- **Task goal**
Repeat exactly, please, the opening lines of the data below, through and including the line where "親子おそろい (164, 296)" sits.

- **Study material**
▬▬▬

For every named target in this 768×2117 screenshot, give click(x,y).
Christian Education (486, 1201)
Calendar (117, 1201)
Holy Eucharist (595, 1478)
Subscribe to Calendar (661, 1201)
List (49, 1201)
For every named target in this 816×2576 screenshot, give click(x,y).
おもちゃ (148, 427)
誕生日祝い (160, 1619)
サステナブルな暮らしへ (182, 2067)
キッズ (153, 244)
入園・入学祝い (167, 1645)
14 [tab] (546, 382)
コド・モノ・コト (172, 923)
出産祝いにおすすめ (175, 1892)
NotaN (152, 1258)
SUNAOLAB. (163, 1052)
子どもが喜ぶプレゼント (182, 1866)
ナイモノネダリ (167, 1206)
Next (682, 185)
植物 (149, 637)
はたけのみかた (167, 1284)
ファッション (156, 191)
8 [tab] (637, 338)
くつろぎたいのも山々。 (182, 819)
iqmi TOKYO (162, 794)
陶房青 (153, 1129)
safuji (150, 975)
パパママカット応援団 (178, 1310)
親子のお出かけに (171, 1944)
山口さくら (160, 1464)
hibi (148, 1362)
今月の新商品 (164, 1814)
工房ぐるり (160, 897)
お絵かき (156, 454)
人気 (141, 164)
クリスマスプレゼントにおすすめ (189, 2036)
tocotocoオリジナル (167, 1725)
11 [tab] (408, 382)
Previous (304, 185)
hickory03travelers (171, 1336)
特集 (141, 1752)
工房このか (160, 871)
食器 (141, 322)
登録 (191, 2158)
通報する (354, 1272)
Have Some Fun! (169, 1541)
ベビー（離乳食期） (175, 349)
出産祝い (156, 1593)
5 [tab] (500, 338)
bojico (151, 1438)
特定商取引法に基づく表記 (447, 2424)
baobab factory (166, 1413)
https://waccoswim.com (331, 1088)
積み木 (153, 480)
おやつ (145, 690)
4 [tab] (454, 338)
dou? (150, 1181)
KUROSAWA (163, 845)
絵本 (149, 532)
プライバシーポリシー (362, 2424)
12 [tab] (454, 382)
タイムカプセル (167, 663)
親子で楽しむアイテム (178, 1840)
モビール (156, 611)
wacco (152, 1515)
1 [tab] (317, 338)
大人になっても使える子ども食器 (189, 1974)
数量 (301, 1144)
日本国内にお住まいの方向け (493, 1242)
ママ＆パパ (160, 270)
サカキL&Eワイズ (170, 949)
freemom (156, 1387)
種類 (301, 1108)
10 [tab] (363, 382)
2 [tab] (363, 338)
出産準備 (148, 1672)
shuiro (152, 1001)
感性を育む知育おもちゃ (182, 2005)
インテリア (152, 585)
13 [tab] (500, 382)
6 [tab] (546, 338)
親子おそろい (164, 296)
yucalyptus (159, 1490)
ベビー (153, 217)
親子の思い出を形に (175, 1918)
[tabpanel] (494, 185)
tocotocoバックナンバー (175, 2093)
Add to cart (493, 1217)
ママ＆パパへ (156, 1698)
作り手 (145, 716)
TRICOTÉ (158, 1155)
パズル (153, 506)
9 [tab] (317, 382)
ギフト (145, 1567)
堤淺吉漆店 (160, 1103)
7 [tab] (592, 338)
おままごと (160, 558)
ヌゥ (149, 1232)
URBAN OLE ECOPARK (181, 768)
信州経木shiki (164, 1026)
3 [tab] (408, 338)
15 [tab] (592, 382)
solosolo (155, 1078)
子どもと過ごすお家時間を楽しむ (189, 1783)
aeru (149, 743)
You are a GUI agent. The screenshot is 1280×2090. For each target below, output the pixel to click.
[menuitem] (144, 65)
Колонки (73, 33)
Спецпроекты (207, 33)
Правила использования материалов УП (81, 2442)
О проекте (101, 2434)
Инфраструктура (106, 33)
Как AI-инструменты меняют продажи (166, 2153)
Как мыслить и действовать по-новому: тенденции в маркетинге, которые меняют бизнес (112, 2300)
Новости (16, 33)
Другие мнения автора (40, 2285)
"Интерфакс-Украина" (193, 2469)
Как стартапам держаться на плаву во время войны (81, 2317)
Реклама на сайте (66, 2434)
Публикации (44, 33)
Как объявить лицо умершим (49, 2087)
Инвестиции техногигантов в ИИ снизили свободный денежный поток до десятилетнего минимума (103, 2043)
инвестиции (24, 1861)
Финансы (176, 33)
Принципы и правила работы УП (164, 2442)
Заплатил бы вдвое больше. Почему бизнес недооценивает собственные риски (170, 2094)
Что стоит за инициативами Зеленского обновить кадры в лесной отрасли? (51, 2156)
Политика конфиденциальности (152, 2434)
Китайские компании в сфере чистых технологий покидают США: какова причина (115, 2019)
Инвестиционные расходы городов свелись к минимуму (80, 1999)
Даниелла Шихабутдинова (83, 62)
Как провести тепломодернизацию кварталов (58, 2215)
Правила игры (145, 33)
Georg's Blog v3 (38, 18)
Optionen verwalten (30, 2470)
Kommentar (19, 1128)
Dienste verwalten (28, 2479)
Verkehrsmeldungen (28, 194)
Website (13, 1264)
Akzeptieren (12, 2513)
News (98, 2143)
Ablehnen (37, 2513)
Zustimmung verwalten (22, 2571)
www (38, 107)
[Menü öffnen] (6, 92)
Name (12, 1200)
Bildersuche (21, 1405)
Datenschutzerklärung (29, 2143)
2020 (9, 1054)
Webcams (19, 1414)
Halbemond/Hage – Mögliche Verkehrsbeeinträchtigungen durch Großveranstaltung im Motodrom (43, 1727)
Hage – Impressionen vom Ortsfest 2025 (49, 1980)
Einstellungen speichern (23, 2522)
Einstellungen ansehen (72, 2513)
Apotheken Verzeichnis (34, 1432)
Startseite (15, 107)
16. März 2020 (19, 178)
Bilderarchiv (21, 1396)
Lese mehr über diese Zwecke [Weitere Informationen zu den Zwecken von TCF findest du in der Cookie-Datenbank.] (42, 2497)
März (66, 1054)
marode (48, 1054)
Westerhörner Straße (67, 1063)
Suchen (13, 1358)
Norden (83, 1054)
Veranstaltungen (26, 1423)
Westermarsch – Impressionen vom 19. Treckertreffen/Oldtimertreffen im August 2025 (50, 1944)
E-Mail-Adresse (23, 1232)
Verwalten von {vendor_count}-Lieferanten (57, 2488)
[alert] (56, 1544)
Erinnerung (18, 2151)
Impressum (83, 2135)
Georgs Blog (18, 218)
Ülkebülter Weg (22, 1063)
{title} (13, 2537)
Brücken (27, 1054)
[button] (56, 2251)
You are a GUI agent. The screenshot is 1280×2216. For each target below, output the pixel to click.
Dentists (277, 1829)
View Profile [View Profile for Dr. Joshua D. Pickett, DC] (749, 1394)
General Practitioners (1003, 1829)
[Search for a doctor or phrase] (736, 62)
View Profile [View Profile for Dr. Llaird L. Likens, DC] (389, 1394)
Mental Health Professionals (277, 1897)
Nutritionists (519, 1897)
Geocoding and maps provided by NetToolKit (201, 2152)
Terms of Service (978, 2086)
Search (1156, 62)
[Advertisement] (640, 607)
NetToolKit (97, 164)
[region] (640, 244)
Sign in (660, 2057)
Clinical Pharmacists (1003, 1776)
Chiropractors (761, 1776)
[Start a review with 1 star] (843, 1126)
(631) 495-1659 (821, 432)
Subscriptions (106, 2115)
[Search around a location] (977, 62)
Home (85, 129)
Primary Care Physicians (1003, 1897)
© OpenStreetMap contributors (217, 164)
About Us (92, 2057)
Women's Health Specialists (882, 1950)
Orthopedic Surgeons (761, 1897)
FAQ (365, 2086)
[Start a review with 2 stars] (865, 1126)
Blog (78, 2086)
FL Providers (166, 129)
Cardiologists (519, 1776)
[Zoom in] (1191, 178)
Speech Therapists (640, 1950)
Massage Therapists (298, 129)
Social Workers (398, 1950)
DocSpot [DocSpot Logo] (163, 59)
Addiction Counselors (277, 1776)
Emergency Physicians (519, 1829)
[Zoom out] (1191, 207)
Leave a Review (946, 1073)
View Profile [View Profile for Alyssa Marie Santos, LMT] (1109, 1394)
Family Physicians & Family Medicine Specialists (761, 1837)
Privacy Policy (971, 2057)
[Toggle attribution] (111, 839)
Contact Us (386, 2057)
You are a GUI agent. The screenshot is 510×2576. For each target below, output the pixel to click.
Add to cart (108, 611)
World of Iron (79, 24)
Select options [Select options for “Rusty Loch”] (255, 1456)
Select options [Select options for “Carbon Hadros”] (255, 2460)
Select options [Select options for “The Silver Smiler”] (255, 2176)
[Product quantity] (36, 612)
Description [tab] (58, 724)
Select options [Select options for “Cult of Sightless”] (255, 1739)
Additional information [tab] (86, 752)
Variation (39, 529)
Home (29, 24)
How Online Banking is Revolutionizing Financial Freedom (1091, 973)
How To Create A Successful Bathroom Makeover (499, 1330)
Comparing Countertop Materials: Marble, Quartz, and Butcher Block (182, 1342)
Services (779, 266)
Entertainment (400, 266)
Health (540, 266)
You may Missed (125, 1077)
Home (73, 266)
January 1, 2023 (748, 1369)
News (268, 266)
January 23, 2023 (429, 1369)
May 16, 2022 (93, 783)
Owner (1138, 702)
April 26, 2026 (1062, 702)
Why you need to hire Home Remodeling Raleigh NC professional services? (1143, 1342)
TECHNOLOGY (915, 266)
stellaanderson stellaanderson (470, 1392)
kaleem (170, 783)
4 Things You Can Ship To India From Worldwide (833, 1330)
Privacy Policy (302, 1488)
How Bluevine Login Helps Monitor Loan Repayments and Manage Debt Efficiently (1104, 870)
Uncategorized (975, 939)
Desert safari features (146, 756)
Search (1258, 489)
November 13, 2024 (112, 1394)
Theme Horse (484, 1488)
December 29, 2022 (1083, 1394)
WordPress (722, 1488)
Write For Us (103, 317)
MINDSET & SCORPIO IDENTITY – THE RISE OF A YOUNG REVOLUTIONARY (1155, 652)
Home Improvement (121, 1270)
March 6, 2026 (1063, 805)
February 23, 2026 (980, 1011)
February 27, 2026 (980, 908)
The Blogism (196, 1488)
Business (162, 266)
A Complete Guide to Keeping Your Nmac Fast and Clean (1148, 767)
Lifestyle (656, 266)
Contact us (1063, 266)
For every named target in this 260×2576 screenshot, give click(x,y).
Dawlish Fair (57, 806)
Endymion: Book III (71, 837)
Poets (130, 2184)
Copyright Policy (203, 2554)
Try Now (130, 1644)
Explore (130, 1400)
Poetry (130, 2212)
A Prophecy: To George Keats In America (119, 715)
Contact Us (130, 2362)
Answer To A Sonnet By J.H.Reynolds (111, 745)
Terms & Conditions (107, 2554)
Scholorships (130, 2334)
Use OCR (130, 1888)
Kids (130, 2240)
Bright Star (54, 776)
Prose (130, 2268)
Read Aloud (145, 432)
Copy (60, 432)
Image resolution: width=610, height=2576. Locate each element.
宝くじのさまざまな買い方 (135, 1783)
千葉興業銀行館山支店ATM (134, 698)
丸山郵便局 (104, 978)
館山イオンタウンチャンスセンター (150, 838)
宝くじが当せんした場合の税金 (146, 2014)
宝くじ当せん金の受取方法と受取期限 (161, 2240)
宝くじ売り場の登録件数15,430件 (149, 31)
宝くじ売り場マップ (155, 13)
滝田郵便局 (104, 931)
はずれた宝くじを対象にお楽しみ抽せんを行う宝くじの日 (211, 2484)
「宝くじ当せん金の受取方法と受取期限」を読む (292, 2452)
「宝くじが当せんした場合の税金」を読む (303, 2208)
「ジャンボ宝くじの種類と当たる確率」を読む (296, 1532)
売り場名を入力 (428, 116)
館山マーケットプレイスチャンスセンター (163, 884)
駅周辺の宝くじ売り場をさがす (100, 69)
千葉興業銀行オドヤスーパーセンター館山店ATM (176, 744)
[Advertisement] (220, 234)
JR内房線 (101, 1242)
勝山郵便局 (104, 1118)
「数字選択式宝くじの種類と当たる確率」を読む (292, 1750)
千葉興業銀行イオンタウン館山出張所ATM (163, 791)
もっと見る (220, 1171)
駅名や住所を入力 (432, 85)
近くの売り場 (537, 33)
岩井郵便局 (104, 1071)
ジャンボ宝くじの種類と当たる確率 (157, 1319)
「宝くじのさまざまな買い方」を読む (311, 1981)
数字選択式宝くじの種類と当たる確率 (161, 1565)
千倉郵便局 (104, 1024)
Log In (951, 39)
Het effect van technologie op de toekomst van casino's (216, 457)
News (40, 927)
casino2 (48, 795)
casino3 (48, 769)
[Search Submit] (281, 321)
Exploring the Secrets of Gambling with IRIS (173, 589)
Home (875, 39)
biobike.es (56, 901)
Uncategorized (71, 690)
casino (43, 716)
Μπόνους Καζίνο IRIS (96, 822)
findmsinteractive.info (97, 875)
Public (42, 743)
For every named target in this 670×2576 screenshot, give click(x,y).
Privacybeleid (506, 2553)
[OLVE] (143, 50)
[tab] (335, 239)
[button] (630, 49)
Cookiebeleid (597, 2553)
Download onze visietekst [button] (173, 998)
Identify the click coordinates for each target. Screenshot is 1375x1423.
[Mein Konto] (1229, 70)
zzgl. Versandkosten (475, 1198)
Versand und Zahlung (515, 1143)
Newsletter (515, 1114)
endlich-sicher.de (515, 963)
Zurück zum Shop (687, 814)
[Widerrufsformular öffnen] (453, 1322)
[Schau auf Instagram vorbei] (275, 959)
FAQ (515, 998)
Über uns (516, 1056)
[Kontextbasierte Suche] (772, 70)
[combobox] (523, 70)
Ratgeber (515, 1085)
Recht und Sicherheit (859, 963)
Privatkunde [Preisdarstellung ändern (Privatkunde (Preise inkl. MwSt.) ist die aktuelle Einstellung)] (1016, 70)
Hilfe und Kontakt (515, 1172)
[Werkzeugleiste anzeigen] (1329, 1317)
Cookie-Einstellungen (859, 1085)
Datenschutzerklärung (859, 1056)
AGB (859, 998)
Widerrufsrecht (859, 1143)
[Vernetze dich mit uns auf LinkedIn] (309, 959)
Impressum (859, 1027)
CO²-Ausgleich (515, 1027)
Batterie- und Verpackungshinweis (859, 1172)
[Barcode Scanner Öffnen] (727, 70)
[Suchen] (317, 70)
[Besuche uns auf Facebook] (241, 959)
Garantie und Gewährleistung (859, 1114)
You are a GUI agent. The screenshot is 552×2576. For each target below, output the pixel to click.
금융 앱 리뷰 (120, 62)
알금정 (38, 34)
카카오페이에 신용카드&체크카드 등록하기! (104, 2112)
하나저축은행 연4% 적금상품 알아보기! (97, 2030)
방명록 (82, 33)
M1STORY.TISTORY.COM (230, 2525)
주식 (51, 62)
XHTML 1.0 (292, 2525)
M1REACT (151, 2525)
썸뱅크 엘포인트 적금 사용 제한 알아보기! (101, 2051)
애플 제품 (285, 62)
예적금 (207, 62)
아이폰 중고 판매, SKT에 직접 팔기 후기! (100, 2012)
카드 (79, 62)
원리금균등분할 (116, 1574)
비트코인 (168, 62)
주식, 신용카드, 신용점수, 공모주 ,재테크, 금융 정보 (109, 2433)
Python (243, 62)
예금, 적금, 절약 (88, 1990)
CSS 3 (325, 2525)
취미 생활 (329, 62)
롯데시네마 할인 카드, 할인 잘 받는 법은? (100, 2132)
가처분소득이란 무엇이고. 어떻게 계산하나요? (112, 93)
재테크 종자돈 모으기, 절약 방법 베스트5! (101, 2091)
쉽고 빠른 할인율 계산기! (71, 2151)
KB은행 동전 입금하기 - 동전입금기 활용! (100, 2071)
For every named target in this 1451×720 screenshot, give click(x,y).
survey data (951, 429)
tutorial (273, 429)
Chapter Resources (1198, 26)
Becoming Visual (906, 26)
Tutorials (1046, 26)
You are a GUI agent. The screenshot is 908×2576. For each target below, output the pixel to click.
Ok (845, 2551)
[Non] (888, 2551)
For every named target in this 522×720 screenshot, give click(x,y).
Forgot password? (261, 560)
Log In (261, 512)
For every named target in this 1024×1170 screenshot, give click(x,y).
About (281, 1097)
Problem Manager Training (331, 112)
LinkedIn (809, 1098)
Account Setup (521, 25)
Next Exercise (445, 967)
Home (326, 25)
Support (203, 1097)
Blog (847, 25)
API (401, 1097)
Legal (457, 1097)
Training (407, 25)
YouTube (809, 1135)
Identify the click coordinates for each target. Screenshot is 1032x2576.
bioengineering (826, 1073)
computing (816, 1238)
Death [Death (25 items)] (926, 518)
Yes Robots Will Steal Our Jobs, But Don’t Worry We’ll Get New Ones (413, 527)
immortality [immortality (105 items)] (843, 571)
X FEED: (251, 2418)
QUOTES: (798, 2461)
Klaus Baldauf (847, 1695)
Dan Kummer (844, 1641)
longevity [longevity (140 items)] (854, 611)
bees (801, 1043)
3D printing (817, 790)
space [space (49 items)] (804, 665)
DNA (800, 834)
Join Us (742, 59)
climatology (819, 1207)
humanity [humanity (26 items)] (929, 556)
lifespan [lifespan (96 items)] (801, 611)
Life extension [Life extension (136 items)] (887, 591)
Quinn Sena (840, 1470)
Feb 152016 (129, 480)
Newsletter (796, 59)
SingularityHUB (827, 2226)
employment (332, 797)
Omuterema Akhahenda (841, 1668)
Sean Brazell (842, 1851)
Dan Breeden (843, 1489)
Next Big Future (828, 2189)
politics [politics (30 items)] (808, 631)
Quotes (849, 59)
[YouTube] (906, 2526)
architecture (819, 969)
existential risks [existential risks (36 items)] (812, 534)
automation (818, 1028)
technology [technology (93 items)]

▬▬▬

- **Completed task**
For every named target in this 768×2117 screenshot, give click(x,y).
Christian Education (486, 1201)
Calendar (117, 1201)
Holy Eucharist (595, 1478)
Subscribe to Calendar (661, 1201)
List (49, 1201)
For every named target in this 816×2576 screenshot, give click(x,y).
おもちゃ (148, 427)
誕生日祝い (160, 1619)
サステナブルな暮らしへ (182, 2067)
キッズ (153, 244)
入園・入学祝い (167, 1645)
14 [tab] (546, 382)
コド・モノ・コト (172, 923)
出産祝いにおすすめ (175, 1892)
NotaN (152, 1258)
SUNAOLAB. (163, 1052)
子どもが喜ぶプレゼント (182, 1866)
ナイモノネダリ (167, 1206)
Next (682, 185)
植物 (149, 637)
はたけのみかた (167, 1284)
ファッション (156, 191)
8 [tab] (637, 338)
くつろぎたいのも山々。 (182, 819)
iqmi TOKYO (162, 794)
陶房青 (153, 1129)
safuji (150, 975)
パパママカット応援団 (178, 1310)
親子のお出かけに (171, 1944)
山口さくら (160, 1464)
hibi (148, 1362)
今月の新商品 (164, 1814)
工房ぐるり (160, 897)
お絵かき (156, 454)
人気 (141, 164)
クリスマスプレゼントにおすすめ (189, 2036)
tocotocoオリジナル (167, 1725)
11 [tab] (408, 382)
Previous (304, 185)
hickory03travelers (171, 1336)
特集 (141, 1752)
工房このか (160, 871)
食器 (141, 322)
登録 (191, 2158)
通報する (354, 1272)
Have Some Fun! (169, 1541)
ベビー（離乳食期） (175, 349)
出産祝い (156, 1593)
5 [tab] (500, 338)
bojico (151, 1438)
特定商取引法に基づく表記 (447, 2424)
baobab factory (166, 1413)
https://waccoswim.com (331, 1088)
積み木 (153, 480)
おやつ (145, 690)
4 [tab] (454, 338)
dou? (150, 1181)
KUROSAWA (163, 845)
絵本 (149, 532)
プライバシーポリシー (362, 2424)
12 [tab] (454, 382)
タイムカプセル (167, 663)
親子で楽しむアイテム (178, 1840)
モビール (156, 611)
wacco (152, 1515)
1 [tab] (317, 338)
大人になっても使える子ども食器 (189, 1974)
数量 (301, 1144)
日本国内にお住まいの方向け (493, 1242)
ママ＆パパ (160, 270)
サカキL&Eワイズ (170, 949)
freemom (156, 1387)
種類 (301, 1108)
10 [tab] (363, 382)
2 [tab] (363, 338)
出産準備 (148, 1672)
shuiro (152, 1001)
感性を育む知育おもちゃ (182, 2005)
インテリア (152, 585)
13 [tab] (500, 382)
6 [tab] (546, 338)
親子おそろい (164, 296)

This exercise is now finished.